It really is Duncan disorderly when the former coach of the England cricket team waits a good seven months to say something he should have said at the time.

In what can only be described as a ‘late cut’ attack on Andrew Flintoff, Duncan Fletcher - the Zimbabwean who masterminded England to an astonishing Ashes win in 2005 - claimed the Lancashire all-rounder "let him down" with his drinking antics.

Yes, Flintoff had been warned about his drinking during the next Ashes series, the result of which is too painful to type here, and then came the famous 'Fredalo' incident in the World Cup, after which he was stripped of the vice-captaincy and fined for a late-night drinking session.

'This is yet another example of how the PR luvvies are driving sport and frankly, the whole thing stinks'


Fletcher’s autobiography, Behind The Shades, is released in time for Christmas (amazing coincidence) and in an interview with the Daily Mail, he let rip: "I've supported a lot of players and I supported Andrew but then he drank again at the World Cup after what had happened in Australia while I was taking a pasting. If he does ring me when he sees what I have written, I will say, 'At the end of the day, Fred, you let me down in an area that you had real control over'."

I said it at the time and I say it again now, Fletcher should have humiliated Flintoff and sent him back to England on the spot. But of course England were still in with a remote chance of doing something in the Caribbean, and as has been the case with English cricket over the past God knows how many years, no matter who does what off the pitch, as long as there is a chance of success, the gutless toffs who run the game will put up with anything.

For Fletcher to come along now and state the bleedin’ obvious serves only one purpose - to sell more copies of his book, get some media attention, and drift off into the wilderness hoping some county or cruddy second-string Southern Hemisphere state side will pick the phone up.

But of course, had Fletcher and the England management dealt with Flintoff on the post in the way they should, there would not have been a story for the book launch to hit the Christmas shelves.

This is yet another example of how the PR luvvies are driving sport and frankly, the whole thing stinks. Every piece of sports ‘news’, other than match reports, is controlled by blokes in designer glasses stuffing their goatee-bearded faces with lattes and croissants before frantically leaking a bit of gossip to a sports editor desperate for some tittle-tattle to splash across the back pages.

So instead of Fletcher’s insight as to how he tamed the Aussie Behemoth in 2005, the book will be remembered for his attack on Flintoff. And of course, Flintoff’s PR machine (probably the same gang of goatee beards) will respond and the media will be full of it all.

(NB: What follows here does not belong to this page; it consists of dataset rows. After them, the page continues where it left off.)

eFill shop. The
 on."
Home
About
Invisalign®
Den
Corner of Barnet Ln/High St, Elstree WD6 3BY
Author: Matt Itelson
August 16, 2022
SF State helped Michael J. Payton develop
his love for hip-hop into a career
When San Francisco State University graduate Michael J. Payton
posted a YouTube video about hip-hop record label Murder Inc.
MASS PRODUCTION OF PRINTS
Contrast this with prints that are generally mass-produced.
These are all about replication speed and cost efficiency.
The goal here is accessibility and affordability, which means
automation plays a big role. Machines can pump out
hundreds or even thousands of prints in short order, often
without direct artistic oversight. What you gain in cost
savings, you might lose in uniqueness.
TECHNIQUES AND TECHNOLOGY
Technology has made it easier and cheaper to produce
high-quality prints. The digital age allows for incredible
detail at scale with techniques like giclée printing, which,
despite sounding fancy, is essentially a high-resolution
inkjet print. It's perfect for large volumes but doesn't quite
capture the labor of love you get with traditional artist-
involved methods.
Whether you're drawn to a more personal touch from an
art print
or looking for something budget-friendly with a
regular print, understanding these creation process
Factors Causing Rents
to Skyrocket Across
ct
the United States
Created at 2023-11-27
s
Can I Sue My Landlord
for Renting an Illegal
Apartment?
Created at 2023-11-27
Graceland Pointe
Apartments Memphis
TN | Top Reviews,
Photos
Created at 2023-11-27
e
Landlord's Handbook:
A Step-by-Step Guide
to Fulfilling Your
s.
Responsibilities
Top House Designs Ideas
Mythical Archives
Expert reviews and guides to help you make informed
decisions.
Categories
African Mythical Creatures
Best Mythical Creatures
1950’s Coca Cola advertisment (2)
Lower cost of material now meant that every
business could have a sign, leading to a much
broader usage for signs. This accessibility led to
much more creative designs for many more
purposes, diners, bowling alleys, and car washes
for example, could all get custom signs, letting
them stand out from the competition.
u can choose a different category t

It’s time for an amnesty and for sports-media outlets to demand that the PR companies, agents, advisors and the rest of the peripheral trendies hand in their knives and stop creating a media hysteria over sporting issues. Oh, and it’s also time for the Fletchers of this world to stand up and be counted when their top player goes out on a drinking binge the night before a World Cup game and send the moron home to think about the consequences of his actions.